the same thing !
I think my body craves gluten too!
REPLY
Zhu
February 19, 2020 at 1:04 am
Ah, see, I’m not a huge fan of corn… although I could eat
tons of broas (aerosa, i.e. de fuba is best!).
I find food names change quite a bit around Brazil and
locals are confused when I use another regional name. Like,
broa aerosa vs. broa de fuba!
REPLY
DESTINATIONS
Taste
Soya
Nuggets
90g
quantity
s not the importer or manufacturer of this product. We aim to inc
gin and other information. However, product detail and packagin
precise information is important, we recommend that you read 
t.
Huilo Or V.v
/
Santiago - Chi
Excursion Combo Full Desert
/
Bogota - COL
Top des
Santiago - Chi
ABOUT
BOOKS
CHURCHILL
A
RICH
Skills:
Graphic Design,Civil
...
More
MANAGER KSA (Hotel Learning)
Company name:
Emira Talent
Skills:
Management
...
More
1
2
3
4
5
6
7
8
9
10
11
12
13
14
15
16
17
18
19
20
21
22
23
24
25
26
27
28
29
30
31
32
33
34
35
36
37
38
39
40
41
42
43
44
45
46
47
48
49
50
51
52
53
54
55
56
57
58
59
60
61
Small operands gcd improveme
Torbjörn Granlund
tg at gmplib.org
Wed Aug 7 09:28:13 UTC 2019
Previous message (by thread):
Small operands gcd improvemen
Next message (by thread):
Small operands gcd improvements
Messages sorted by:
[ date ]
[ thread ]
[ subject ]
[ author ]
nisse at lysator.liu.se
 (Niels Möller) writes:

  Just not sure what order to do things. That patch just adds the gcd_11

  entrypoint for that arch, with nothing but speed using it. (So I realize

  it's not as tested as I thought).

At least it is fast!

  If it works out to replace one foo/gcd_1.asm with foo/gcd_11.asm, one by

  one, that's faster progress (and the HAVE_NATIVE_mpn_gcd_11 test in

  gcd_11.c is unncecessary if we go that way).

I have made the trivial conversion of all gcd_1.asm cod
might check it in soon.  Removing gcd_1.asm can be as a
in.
§ §
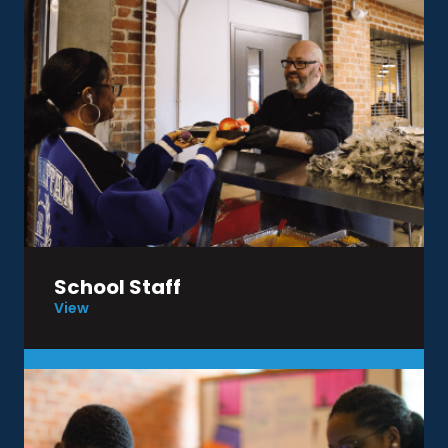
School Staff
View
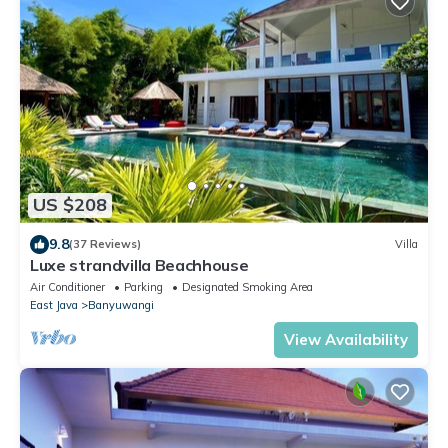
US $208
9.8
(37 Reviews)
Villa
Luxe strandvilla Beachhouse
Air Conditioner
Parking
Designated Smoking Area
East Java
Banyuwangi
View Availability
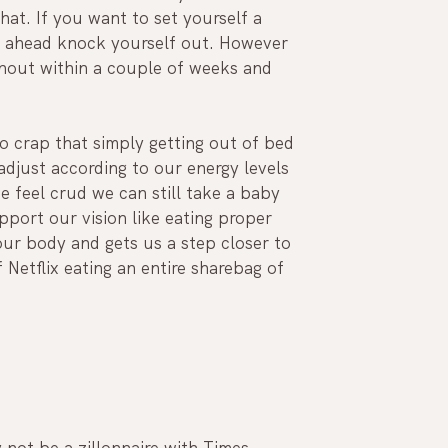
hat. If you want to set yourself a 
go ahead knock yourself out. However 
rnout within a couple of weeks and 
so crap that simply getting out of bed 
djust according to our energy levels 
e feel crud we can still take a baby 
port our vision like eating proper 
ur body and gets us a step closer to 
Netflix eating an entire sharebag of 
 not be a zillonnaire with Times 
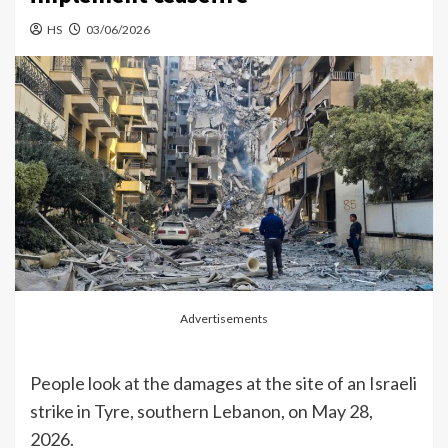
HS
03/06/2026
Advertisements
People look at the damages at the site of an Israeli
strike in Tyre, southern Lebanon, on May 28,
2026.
§ §
▸ WORK REQUIRED: Your reply must be one number: the count of lines in the records above that contain the string "yourself".

▸ EXERCISE ANSWER: 2